In its annual yearbook released Monday, the Stockholm International Peace Research Institute (SIPRI) said North Korea "had assembled approximately 50 nuclear warheads and had sufficient fissile material to potentially produce up to 90 warheads" as of January this year, adding that its nuclear warhead arsenal is "projected to expand in the coming years."
The institute also estimated that the global inventory of nuclear warheads stood at 12,241 as of January, a slight drop from 12,405 from a year ago mainly due to Russia and U.S. "dismantling older systems."
Despite the overall decrease in inventory, major powers continued to modernize their nuclear capabilities and expanded their military stockpiles of usable warheads, which rose from 9,585 to 9,614 over the same period.
In particular, the report highlighted China's rapid nuclear buildup. "China has boosted its nuclear arsenal by 100 warheads in just one year, growing from an estimated 500 to over 600 warheads in 2025," the report pointed out. "Beijing now possesses more warheads than the U.K. and France combined, and is expanding its arsenal faster than any other nation."

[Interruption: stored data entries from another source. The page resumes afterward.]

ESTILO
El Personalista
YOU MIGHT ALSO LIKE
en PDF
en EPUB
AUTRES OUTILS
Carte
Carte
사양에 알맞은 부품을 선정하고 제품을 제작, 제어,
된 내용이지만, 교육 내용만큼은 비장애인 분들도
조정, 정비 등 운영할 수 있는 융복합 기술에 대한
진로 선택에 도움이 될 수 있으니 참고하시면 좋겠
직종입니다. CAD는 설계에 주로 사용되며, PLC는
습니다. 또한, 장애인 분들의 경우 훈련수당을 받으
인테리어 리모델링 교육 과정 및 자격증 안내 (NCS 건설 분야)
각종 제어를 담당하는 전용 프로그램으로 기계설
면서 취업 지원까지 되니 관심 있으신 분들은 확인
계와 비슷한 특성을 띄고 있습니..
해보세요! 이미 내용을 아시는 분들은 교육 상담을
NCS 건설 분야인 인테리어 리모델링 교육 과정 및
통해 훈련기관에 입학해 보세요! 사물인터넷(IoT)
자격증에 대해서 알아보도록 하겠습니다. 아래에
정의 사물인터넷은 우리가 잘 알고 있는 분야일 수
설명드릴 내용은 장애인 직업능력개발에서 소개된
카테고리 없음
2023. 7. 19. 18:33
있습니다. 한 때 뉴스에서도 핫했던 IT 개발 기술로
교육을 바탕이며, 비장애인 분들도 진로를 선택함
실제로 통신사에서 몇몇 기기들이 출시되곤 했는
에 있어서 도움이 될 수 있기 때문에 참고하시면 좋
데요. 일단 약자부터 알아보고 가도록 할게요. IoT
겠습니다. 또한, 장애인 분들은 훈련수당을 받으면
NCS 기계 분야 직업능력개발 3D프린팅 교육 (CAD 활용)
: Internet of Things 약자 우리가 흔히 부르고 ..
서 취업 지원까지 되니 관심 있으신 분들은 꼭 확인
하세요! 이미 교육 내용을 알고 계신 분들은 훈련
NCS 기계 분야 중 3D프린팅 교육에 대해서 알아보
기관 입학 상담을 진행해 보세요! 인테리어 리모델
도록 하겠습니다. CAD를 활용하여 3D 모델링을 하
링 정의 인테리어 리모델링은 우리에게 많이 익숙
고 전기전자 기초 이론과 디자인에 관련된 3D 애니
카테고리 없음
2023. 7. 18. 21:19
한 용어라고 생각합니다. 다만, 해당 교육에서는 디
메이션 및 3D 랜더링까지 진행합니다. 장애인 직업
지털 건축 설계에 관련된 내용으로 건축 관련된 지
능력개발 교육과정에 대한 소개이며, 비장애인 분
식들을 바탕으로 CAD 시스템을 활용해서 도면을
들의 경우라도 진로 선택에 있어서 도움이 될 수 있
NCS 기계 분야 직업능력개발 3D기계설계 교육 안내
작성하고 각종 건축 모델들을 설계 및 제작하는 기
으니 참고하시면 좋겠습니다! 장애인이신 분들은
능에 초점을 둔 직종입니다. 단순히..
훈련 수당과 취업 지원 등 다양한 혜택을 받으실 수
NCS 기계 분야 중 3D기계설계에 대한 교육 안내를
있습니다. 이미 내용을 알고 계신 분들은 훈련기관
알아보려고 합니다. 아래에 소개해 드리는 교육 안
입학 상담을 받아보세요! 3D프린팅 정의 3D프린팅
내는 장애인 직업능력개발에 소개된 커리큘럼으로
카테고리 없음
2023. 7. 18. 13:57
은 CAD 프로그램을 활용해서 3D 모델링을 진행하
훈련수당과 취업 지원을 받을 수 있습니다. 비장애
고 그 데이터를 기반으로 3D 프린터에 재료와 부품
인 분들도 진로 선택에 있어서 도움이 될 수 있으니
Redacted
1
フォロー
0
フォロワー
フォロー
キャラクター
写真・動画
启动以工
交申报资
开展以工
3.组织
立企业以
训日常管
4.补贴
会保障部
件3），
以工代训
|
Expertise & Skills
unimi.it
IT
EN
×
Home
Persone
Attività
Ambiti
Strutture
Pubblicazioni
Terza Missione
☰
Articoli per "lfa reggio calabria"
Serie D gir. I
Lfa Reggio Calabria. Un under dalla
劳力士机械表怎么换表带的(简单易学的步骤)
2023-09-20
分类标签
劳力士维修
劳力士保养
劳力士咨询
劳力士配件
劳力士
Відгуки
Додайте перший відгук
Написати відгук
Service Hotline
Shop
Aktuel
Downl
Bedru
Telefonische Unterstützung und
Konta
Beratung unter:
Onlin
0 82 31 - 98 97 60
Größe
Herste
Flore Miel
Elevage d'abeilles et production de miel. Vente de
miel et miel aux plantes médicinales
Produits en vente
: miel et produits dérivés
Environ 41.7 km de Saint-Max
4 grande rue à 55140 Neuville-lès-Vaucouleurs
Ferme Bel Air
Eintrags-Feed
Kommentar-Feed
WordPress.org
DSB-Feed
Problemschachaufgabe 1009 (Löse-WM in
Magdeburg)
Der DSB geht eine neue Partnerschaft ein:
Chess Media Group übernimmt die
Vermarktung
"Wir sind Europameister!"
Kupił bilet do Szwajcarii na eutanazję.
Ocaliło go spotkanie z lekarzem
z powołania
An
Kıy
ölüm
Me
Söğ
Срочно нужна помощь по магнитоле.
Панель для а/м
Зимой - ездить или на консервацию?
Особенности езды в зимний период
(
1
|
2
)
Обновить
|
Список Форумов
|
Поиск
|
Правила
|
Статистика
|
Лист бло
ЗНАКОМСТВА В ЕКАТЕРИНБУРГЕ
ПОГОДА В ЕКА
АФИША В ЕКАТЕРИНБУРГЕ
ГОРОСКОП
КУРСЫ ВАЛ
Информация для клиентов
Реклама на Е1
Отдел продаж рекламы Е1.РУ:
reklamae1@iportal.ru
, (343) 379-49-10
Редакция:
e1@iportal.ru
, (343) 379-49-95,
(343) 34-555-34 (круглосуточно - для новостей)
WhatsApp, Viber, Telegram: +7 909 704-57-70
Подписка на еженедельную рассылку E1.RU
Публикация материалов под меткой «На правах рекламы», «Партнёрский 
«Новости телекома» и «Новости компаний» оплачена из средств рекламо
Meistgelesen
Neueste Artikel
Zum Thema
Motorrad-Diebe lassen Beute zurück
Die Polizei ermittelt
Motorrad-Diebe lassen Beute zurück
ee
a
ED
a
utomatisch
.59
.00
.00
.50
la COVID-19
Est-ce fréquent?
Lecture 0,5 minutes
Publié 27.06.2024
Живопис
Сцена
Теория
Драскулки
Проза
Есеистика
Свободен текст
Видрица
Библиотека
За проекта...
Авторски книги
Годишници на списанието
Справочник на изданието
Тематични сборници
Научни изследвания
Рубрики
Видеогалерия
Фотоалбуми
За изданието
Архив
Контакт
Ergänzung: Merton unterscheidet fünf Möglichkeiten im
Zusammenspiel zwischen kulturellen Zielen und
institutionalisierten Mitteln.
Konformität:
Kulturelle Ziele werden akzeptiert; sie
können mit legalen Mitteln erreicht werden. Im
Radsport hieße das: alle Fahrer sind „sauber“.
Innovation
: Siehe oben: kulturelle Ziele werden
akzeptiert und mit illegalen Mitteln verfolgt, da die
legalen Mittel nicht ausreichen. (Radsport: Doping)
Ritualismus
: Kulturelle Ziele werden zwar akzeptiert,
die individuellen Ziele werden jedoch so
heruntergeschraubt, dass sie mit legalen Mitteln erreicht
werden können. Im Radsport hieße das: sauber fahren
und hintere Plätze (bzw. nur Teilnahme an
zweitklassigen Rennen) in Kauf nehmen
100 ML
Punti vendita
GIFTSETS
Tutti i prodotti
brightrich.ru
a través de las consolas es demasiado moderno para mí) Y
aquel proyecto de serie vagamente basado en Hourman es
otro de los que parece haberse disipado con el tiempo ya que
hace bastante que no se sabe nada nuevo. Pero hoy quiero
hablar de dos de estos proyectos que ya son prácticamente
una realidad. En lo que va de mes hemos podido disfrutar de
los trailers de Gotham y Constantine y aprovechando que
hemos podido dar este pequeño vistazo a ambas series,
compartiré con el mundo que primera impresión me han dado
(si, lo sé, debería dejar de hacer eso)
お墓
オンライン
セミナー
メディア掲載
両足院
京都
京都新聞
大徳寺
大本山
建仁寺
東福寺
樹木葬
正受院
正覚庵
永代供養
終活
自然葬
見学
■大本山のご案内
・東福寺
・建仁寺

But Russia and the U.S. still possess "nearly 90 percent of the world's existing nuclear weapons," with 5,459 and 5,177 warheads respectively, while China remains a distant third.
The report warned the nine nuclear-armed countries – China, France, India, Israel, North Korea, Pakistan, Russia, the U.K. and the U.S. – "continue to upgrade their nuclear arsenals" amid rising global tensions.
"The era of reductions in the number of nuclear weapons in the world, which had lasted since the end of the Cold War, is coming to an end. Instead, we see a clear trend of growing nuclear arsenals, sharpened nuclear rhetoric and the abandonment of arms control agreements," the report wrote.
The institute also raised the possibility that its latest findings could reignite debate in South Korea over acquiring nuclear weapons amid growing threats from North Korea.